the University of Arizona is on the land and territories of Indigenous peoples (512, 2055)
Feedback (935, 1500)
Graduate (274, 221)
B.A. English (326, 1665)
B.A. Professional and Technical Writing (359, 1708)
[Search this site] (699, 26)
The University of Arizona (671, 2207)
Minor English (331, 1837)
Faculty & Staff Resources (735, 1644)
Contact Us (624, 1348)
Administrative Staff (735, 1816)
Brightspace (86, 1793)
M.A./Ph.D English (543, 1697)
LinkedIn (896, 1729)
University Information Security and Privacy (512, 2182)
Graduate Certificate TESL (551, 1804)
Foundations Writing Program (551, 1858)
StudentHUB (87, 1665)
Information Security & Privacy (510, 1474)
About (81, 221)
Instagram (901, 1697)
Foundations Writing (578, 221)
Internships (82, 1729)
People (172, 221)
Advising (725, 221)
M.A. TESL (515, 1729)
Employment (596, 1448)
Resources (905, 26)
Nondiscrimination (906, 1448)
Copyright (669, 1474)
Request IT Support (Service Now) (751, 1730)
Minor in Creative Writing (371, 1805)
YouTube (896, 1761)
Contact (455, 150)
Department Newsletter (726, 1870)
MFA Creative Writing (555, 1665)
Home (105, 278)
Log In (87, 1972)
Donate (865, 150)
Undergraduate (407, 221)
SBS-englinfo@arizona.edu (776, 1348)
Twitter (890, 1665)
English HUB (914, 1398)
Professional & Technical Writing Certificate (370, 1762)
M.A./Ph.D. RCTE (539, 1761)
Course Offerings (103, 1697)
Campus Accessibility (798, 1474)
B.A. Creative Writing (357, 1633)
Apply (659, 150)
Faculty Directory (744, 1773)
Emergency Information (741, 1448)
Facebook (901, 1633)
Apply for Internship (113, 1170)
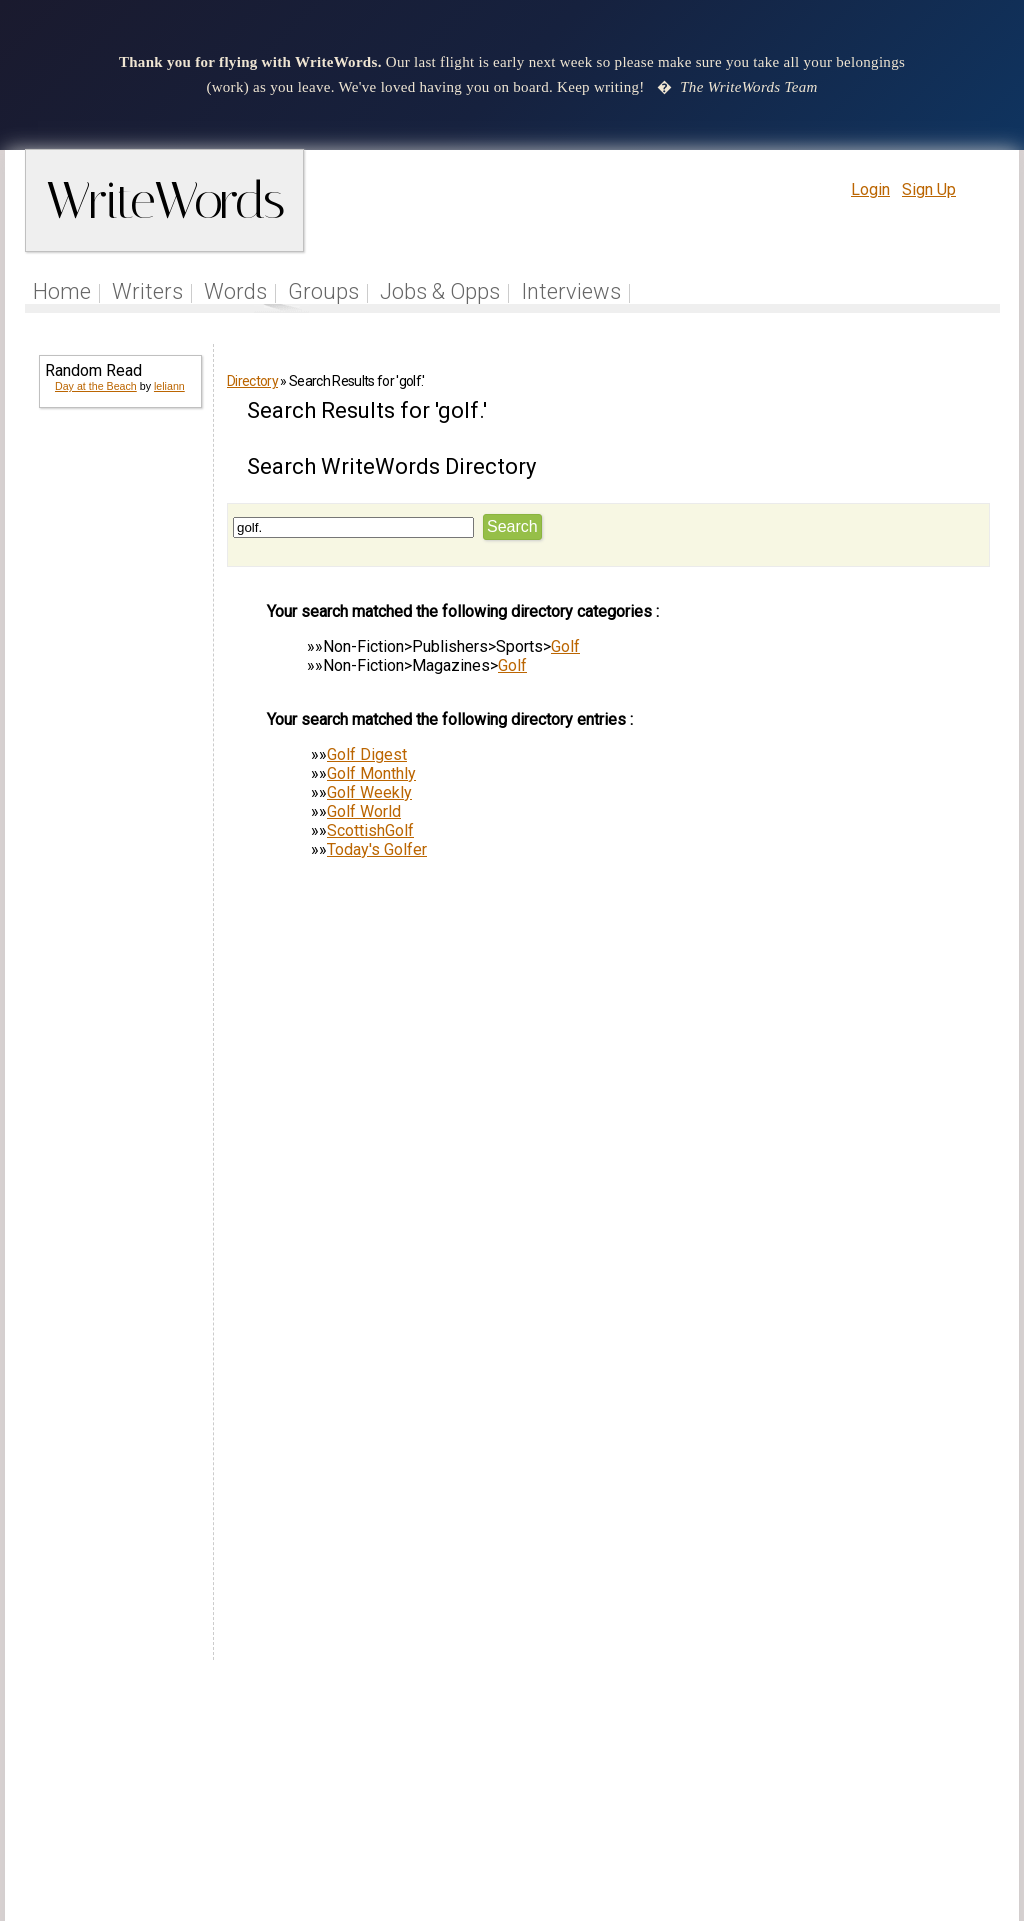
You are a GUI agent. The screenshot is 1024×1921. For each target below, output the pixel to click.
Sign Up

YOUR INSTRUCTIONS ▸ Using the data above, reproduce exactly the lines from the line that contains "Twitter (890, 1665)" through the line that contains "Facebook (901, 1633)", including both.

TASK RESULT ▸
Twitter (890, 1665)
English HUB (914, 1398)
Professional & Technical Writing Certificate (370, 1762)
M.A./Ph.D. RCTE (539, 1761)
Course Offerings (103, 1697)
Campus Accessibility (798, 1474)
B.A. Creative Writing (357, 1633)
Apply (659, 150)
Faculty Directory (744, 1773)
Emergency Information (741, 1448)
Facebook (901, 1633)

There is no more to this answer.